Director of the National Tuberculosis Control Center, Nepal
- In office 3 July 2017 – 20 December 2018
- President: Bidhya Devi Bhandari
- Prime Minister: Pushpa Kamal Dahal

President of the Nepal Medical Association
- In office 21 December 2009 – 20 December 2012
- Preceded by: Chop Lal Bhusal
- Succeeded by: Kiran Prasad Shrestha

Personal details
- Born: 4 April 1961 (age 65) Nuwakot, Nepal
- Party: Nepali Congress
- Spouse: Rekha Thapa
- Alma mater: Institute of Medicine, Nepal University of Rajshahi University of Dhaka

= Kedar Narsingh KC =

Nepali politician and physician

Kedar Narsingh KC (केदार नरसिंह केसी) (born 4 April 1961) is a Nepali physician, politician and social worker, previously serving as the director of the National Tuberculosis Center and the president of the Nepali Medical Association.

KC previously served as the president of the Society for Democratic Thought, a think tank, as well as the president of B.P. Smriti Hospital, both based in Kathmandu.

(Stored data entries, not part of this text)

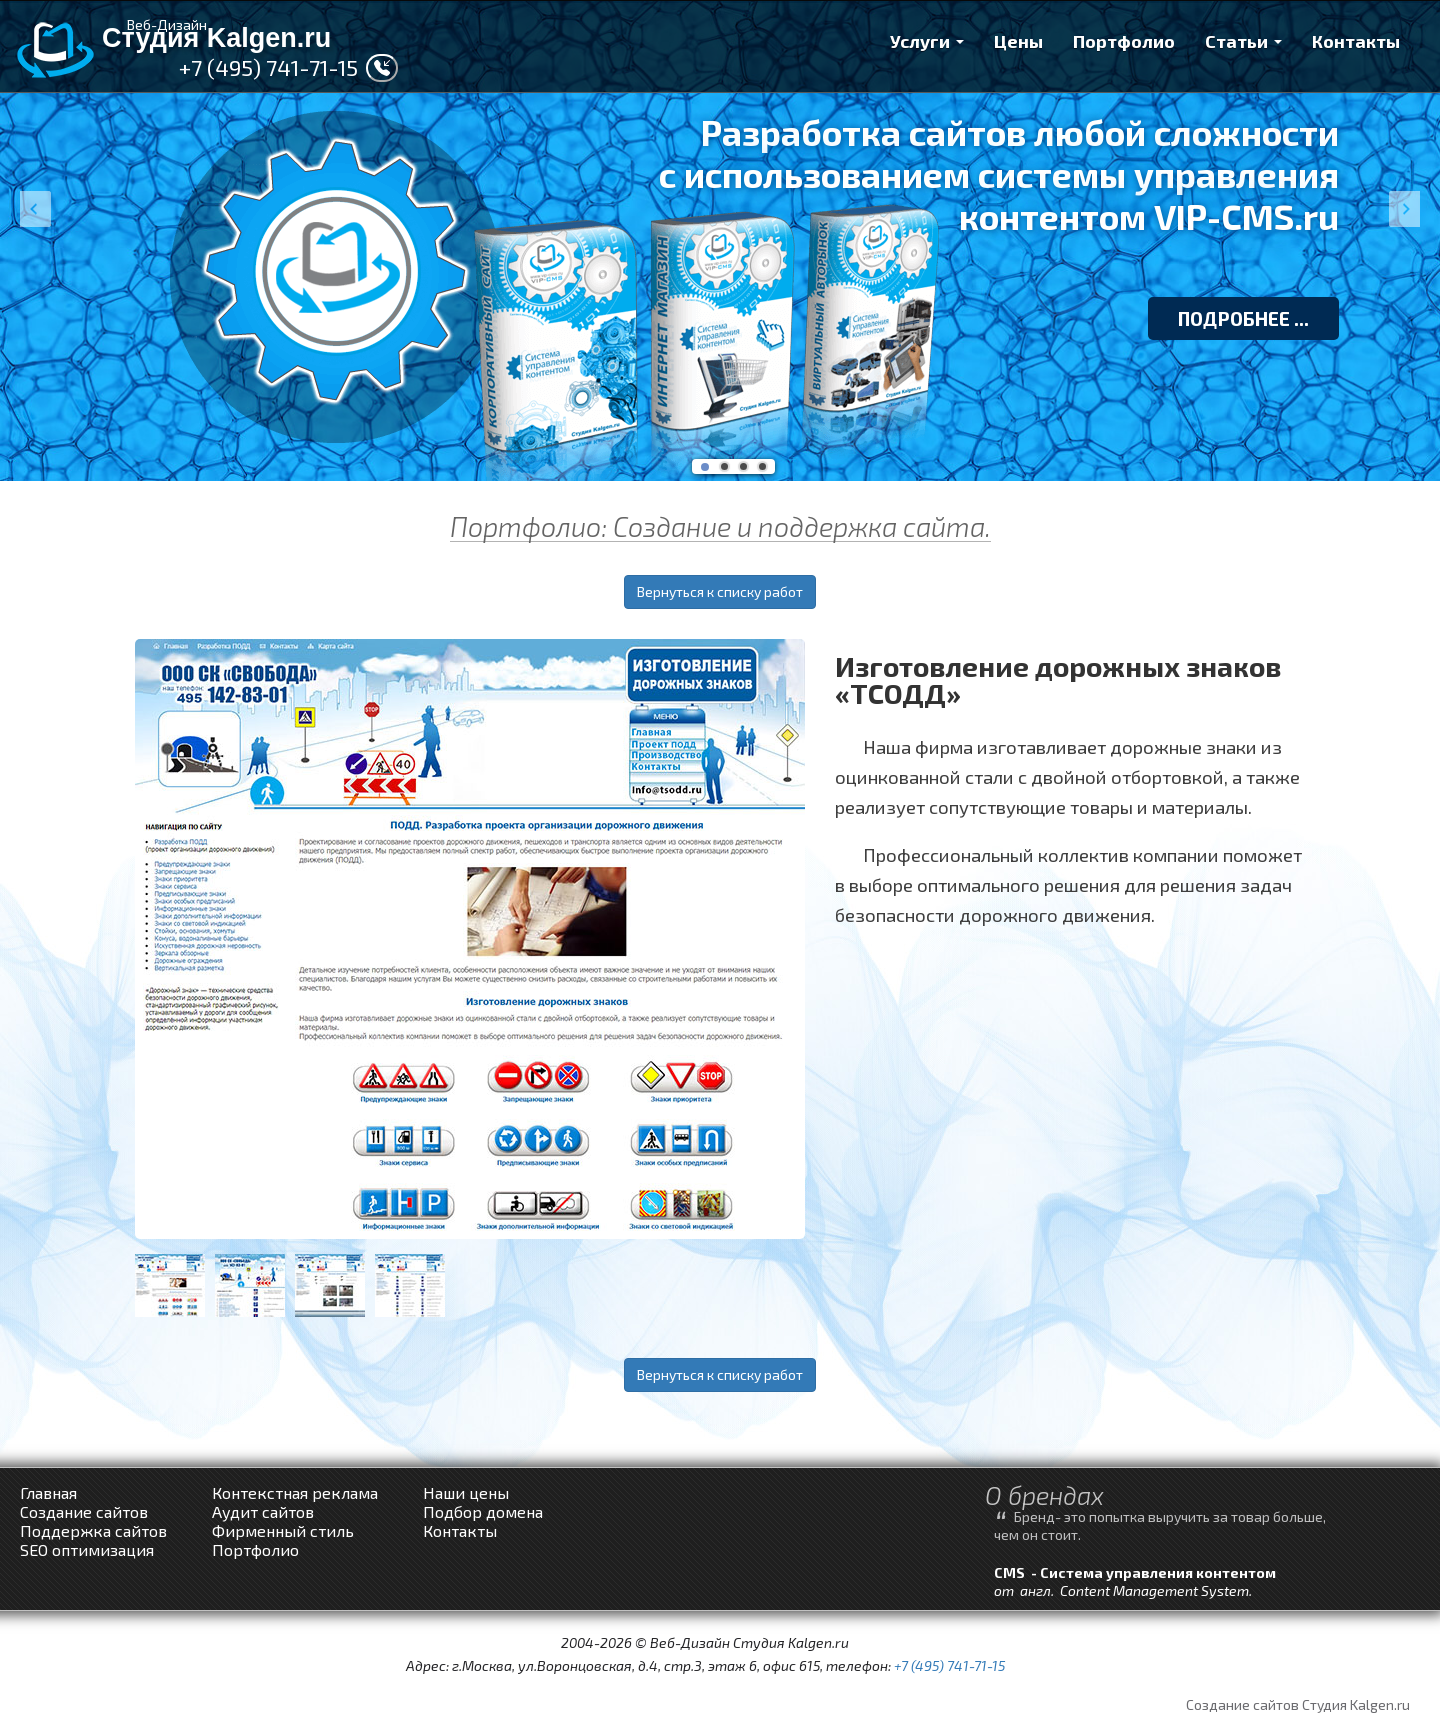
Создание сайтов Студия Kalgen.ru (1298, 1704)
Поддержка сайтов (93, 1530)
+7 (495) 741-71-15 (268, 67)
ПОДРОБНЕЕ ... (1243, 318)
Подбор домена (483, 1511)
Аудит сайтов (263, 1511)
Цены (1018, 41)
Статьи (1243, 41)
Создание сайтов (84, 1511)
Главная (48, 1492)
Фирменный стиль (283, 1530)
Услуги (927, 41)
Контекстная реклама (295, 1492)
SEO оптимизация (87, 1549)
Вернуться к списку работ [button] (720, 591)
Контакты (1356, 41)
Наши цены (466, 1492)
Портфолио (1124, 41)
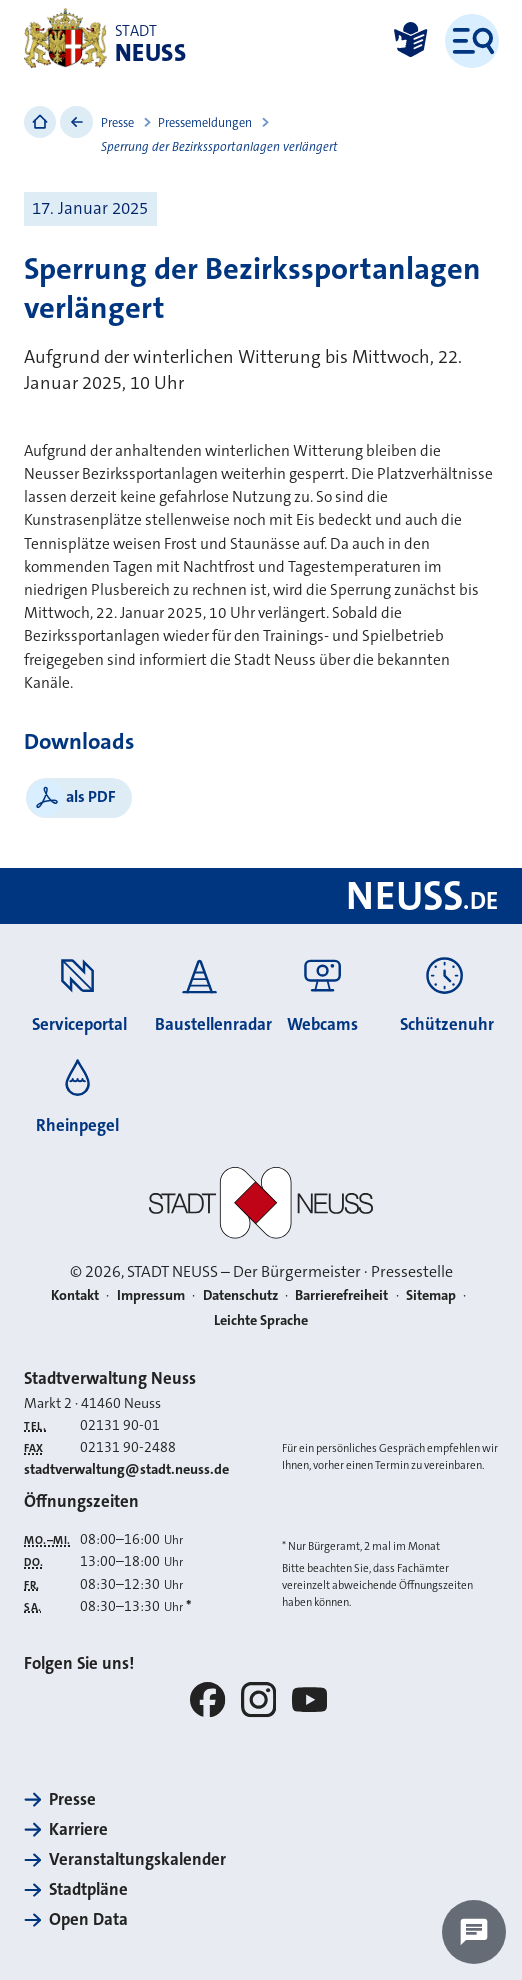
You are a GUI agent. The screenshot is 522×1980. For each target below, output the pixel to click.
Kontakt (75, 1295)
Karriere (78, 1829)
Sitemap (431, 1295)
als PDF (91, 796)
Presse (117, 123)
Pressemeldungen (205, 123)
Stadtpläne (88, 1889)
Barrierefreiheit (341, 1295)
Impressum (151, 1295)
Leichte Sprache (261, 1320)
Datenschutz (240, 1295)
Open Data (88, 1919)
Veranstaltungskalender (137, 1859)
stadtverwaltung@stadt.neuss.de (126, 1469)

In addition, he heads a nonprofit foundation, Yasodadevi Bhagawan Singh KC Memorial Trust, named after his parents. The foundation provides free medical equipment and essential medicines to underserved areas of Nepal and conducts free health clinics, awareness drives and sanitary campaigns.

== Medical career ==
KC is a former president of Nepal Medical Association.

He served as the Medical Superintendent at the Sundhara-based Central Jail, where he oversaw the care of French serial killer Charles Sobhraj, before being appointed as the director of the National Tuberculosis Control Center in Thimi in 2016.

On November 13, 2019, KC stated that Nepal was set to miss the target of ending Tuberculosis by 2035.

Throughout his career, KC has hosted numerous health camps, where he provides free clinical services and distributes essential medicine to patients throughout Nepal.

== Political career ==
On November 18, 2018, KC along with other human rights activists issued an appeal to the parliament, National Human Rights Commission (NHRC) and UN Security Council stating that the perpetrators of human rights violation who succeeded in capturing the state power had been stalling the transitional justice process.

On 21 January 2022, following Minister for Infrastructure and Transport Renu Yadav's public threat of targeted killings of opponents, KC along with a group of activists issued a statement demanding that Prime Minister Sher Bahadur Deuba immediately sack Yadav from his cabinet and start legal proceedings against her.